Jason allowed one brow to rise. “Permit me to compliment you on your gown, Miss Lester. I have not previously seen anything quite like it.”
“Oh?” Alarm bells rang in Lenore’s brain. Impossible not to acknowledge that her novel creation—a silk chemisette, buttoned high at the neck with long buttoned sleeves attached, worn beneath her version of a lustring sack, appropriately named as it fell in copious folds from a gathered yoke above her breasts to where the material was drawn in about her knees before flaring out to conceal her ankles—was in marked contrast to the filmy muslin or silk evening gowns of her contemporaries, cut revealingly low and gathered snugly beneath their breasts the better to display their figures. Indeed, her gown was expressly designed to serve a diametrically opposed purpose. Eversleigh’s allusion, thrown at her on the heels of his unnerving smile, confirmed her dread that, unlike the rest of the company, he had failed to fall victim to her particular snare. Disconcerted but determined not to show it, she tiled her chin, her eyes wide and innocent. “I’m afraid I have little time for London fripperies, Your Grace.”
A glint of appreciative amusement gleamed in the grey eyes holding hers.

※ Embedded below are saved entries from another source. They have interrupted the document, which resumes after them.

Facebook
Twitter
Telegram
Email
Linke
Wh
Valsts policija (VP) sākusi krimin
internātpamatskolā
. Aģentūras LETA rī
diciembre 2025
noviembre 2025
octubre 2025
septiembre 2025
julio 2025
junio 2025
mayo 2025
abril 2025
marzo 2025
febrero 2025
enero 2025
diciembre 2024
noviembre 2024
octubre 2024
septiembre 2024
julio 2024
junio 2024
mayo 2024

“Strangely enough, it wasn’t your lack of accoutrement that struck me.” Smoothly, Jason drew her hand through his arm. “If I was asked for my opinion, I would have to state that in your case, Miss Lester, my taste would run to less, rather than more.”

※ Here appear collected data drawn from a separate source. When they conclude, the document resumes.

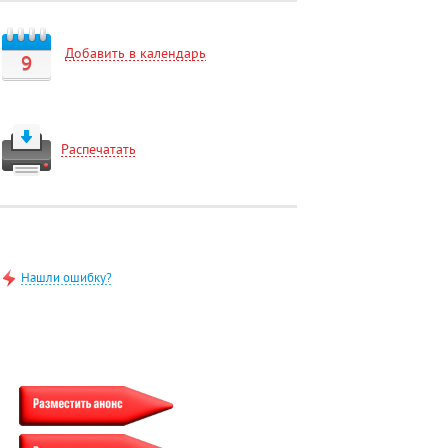
Добавить в календарь
9
Распечатать
Нашли ошибку?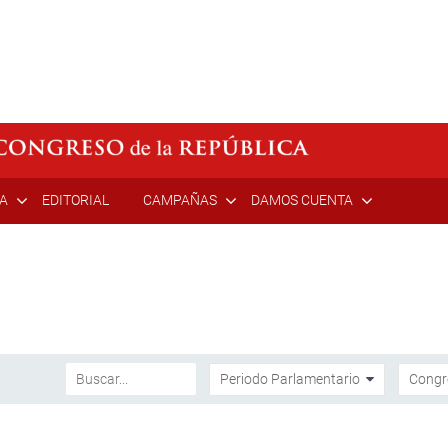
ÍA
EDITORIAL
CAMPAÑAS
DAMOS CUENTA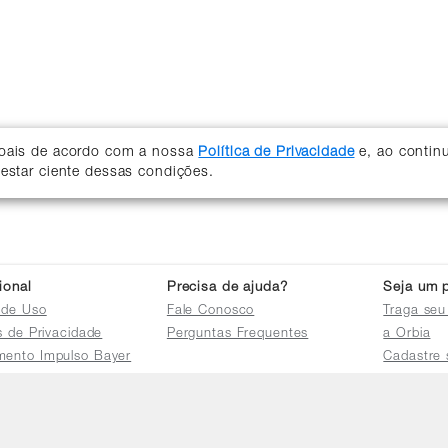
soais de acordo com a nossa
Política de Privacidade
e, ao contin
 estar ciente dessas condições.
cional
Precisa de ajuda?
Seja um p
 de Uso
Fale Conosco
Traga seu
as de Privacidade
Perguntas Frequentes
a Orbia
mento Impulso Bayer
Cadastre 
e Devoluções
Acessar a 
mento dos Grupos
res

His tone, his expression, the inflection in his deep voice, all combined to assure Lenore that her worst fears had materialised. What mischievous fate, she wondered distractedly, had decreed that Eversleigh, of all men, should be the one to see beyond her purposely drab façade?

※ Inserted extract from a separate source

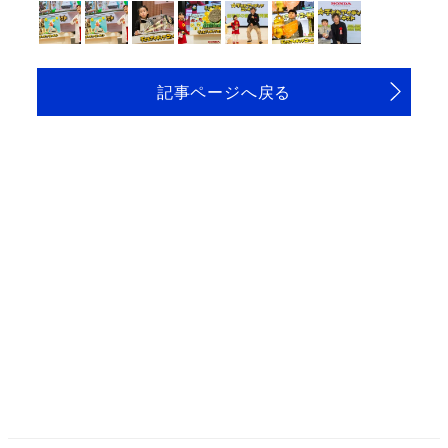
記事ページへ戻る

Deciding that retreat was the only way forward, she dropped her gaze. “I fear I must attend my father, Your Grace. If you’ll excuse me?”
“I have yet to pay my respects to your father, Miss Lester, and should like to do so. I’ll take you to him, if you’ll permit it?”
Lenore hesitated, fingers twisting the long chain about her neck from which depended a pair of redundant lorgnettes. There was no real reason to refuse Eversleigh’s escort and she was loath to cry coward so readily. After all, what could he do in the middle of the drawing-room? She looked up, into his eyes. “I believe we will find my father by the fireplace, Your Grace.”
She was treated to a charming smile. With intimidating ease, Eversleigh steered her through the noisy crowd to where her father was seated in a Bath chair before the large hearth, one gouty foot propped on a stool before him.
“Papa.” Lenore bent to plant a dutiful kiss on her father’s lined cheek.
The Honourable Archibald Lester humphed. “’Bout time. Bit late tonight, aren’t you? What happened? One of those lightskirts try to tumble Smithers?”
Inured to her father’s outrageous remarks, Lenore stooped to tuck in a stray end of the blanket draped over his knees. “Of course not, Papa. I was merely delayed.”
Jason had noted how Mr. Lester’s restless gaze had fastened on his daughter the instant she had come into view. He watched as the old man’s washed-out blue eyes scanned Lenore’s face before peering up at him aggressively from under shaggy white brows.
Before her father could bark out some less than gracious query, Lenore stepped in. “Allow me to make known to you His Grace of Eversleigh, Papa.”
Mr. Lester’s steady gaze did not waver. If anything, it intensified. A sardonic gleam in his eye, Jason bowed gracefully, then accepted the hand the old man held out.
“Haven’t seen you in some years, I think,” Mr. Lester remarked. “Knew your father well—you’re becoming more like him with the years—in all respects, from everything I hear.”